Nesse contexto, o documento-chave que os incentivadores do Pentágono continuam citando, embora tenha sido publicado em 2018, é um relatório da National Defense Strategy Commission. Recomendava cortes nos programas de direitos que compõem a rede de segurança social deste país para pagar um aumento anual de 3% a 5% nos gastos do Pentágono. A maioria dos intervenientes nessa comissão eram consultores da indústria de defesa, membros das administrações de gigantes fabricantes de armamentos ou lobistas dos mesmos. É desnecessário dizer que tinham interesse financeiro em levantar a preocupação de que a China ultrapassaria militarmente os Estados Unidos num futuro razoavelmente próximo.

Na verdade, é um fato da vida que a competição com a China é agora um desafio, mas é importante manter um sentido de realismo sobre a natureza dessa ameaça. Como John Isaacs do Council for a Livable World mostrou recentemente, as forças armadas dos EUA superam muitas vezes as da China em capacidade e força. “Parece que a China se tornou o novo espantalho da União Soviética”, escreveu Isaacs. “Mas existe uma grande diferença: embora as forças armadas e o arsenal nuclear soviético estivessem razoavelmente a par dos Estados Unidos, as da China simplesmente não o estão”. A nova guerra fria com a China, que o governo Biden já está promovendo, apenas ameaça enfraquecer este país à medida que recursos são desviados do combate às ameaças mais sérias de nosso tempo, como pandemias, alterações climáticas e supremacia branca.

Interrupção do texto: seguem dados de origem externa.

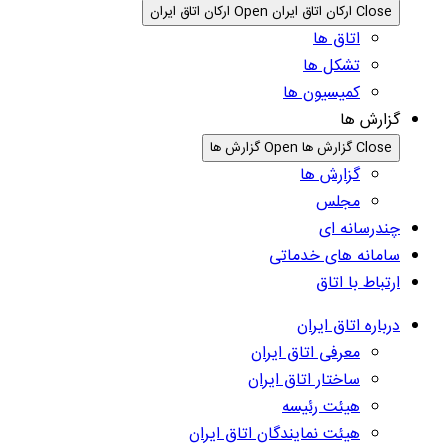
Close ارکان اتاق ایران
Open ارکان اتاق ایران
اتاق ها
تشکل ها
کمیسیون ها
گزارش ها
Close گزارش ها
Open گزارش ها
گزارش ها
مجلس
چندرسانه ای
سامانه های خدماتی
ارتباط با اتاق
درباره اتاق ایران
معرفی اتاق ایران
ساختار اتاق ایران
هیئت رئیسه
هیئت نمایندگان اتاق ایران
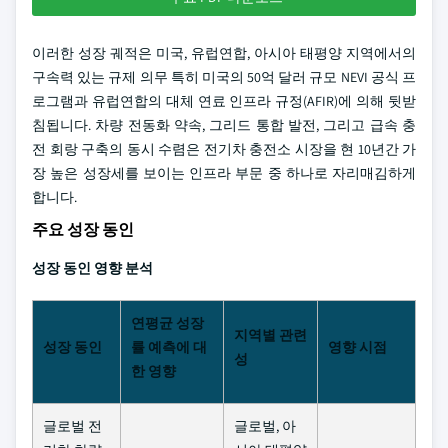
이러한 성장 궤적은 미국, 유럽연합, 아시아 태평양 지역에서의
구속력 있는 규제 의무 특히 미국의 50억 달러 규모 NEVI 공식 프
로그램과 유럽연합의 대체 연료 인프라 규정(AFIR)에 의해 뒷받
침됩니다. 차량 전동화 약속, 그리드 통합 발전, 그리고 급속 충
전 회랑 구축의 동시 수렴은 전기차 충전소 시장을 현 10년간 가
장 높은 성장세를 보이는 인프라 부문 중 하나로 자리매김하게
합니다.
주요 성장 동인
성장 동인 영향 분석
연평균 성장
지역별 관련
성장 동인
률 예측에 대
영향 시점
성
한 영향
글로벌 전
글로벌, 아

Infelizmente, em fevereiro, o governo Biden, tendo comprado amplamente essa retórica, anunciou o estabelecimento de uma nova Task Force do Pentágono para a China. O resultado mais provável, como o meu colega Dan Grazier aponta, é que o presidente e sua equipa de política externa irão fornecer ampla “cobertura para que os governantes eleitos apoiem impopulares recomendações de políticas que acabarão atendendo a lista de desejos da indústria de defesa”.

Como observou o correspondente de longa data da Atlantic e especialista em reforma da defesa James Fallows, as guerras sem recrutamento geral do século XXI essencialmente garantiram que os EUA se tornassem uma “nação chickenhawk”. Para os que não estão familiarizados com o termo, chickenhawk refere-se a “aqueles que desejam ir para a guerra, desde que sejam outros a ir em seu lugar”. O resultado líquido é que o público norte-americano, neste século, se mostrou extremamente complacente sobre como Washington tem usado a força, “presumindo alegremente que venceríamos”. Já era suficientemente mau com o Afeganistão, Iraque e outros países em guerra eterna, mas quando se trata da China, é difícil imaginar qualquer coisa que não sejam os mais negativos resultados da parte daqueles que encorajam o conflito militar.

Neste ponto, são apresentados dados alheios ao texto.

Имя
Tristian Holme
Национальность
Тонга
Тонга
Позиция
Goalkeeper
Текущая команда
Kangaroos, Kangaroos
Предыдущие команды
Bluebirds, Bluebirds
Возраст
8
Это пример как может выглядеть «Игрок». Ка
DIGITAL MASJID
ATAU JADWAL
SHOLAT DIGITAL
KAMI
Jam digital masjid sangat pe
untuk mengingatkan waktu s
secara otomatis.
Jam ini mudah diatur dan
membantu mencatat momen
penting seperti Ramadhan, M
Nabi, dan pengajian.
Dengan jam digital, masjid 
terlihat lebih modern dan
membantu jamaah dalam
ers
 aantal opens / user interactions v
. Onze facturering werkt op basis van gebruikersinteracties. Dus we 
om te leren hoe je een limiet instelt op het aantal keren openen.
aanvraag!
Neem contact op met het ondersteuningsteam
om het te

Entretanto, como acontece com tanta coisa relacionada com o Pentágono, as consequências em casa do bicho papão chinês já estão à vista. Tal como tem ficado crescentemente óbvio nos últimos tempos, a inflamada retórica sobre os perigos da China levou a um aumento dos de crimes de ódio contra norte-americanos de origem asiática em todo o país. Embora a retórica anti-China do ex-presidente Trump (”Kung-flu”, “Vírus da China”) pareça ter contribuído significativamente para este aumento em crimes de ódio, o mesmo aconteceu com a instilação do medo da ameaça da China e o reforço do que ainda é chamado política de “defesa” que transporta.

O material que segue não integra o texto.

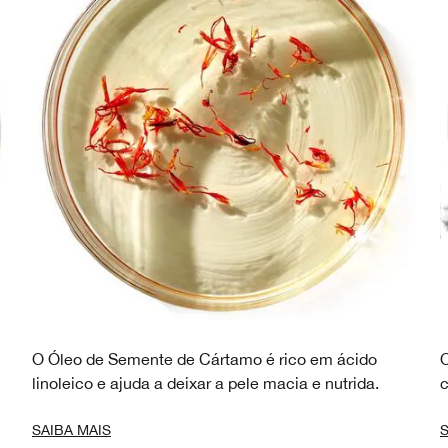
O Óleo de Semente de Cártamo é rico em ácido
O
linoleico e ajuda a deixar a pele macia e nutrida.
c
SAIBA MAIS
S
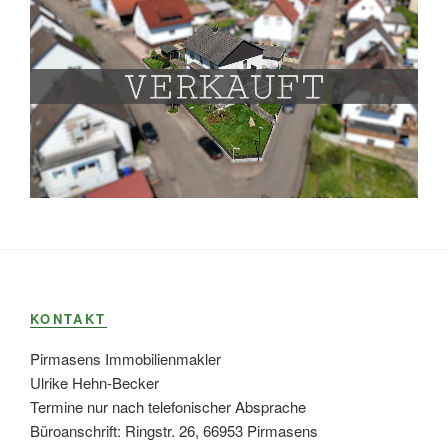
KONTAKT
Pirmasens Immobilienmakler
Ulrike Hehn-Becker
Termine nur nach telefonischer Absprache
Büroanschrift: Ringstr. 26, 66953 Pirmasens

Este país se beneficiaria sem dúvida de mais competição (e também da cooperação com) a China, o que fortaleceria a economia e geraria aqui mais prosperidade. Por outro lado, uma nova atmosfera de guerra fria permitirá ao Pentágono acumular recursos que, de outra forma, seriam encaminhados para as nossas maiores necessidades de saúde pública e segurança.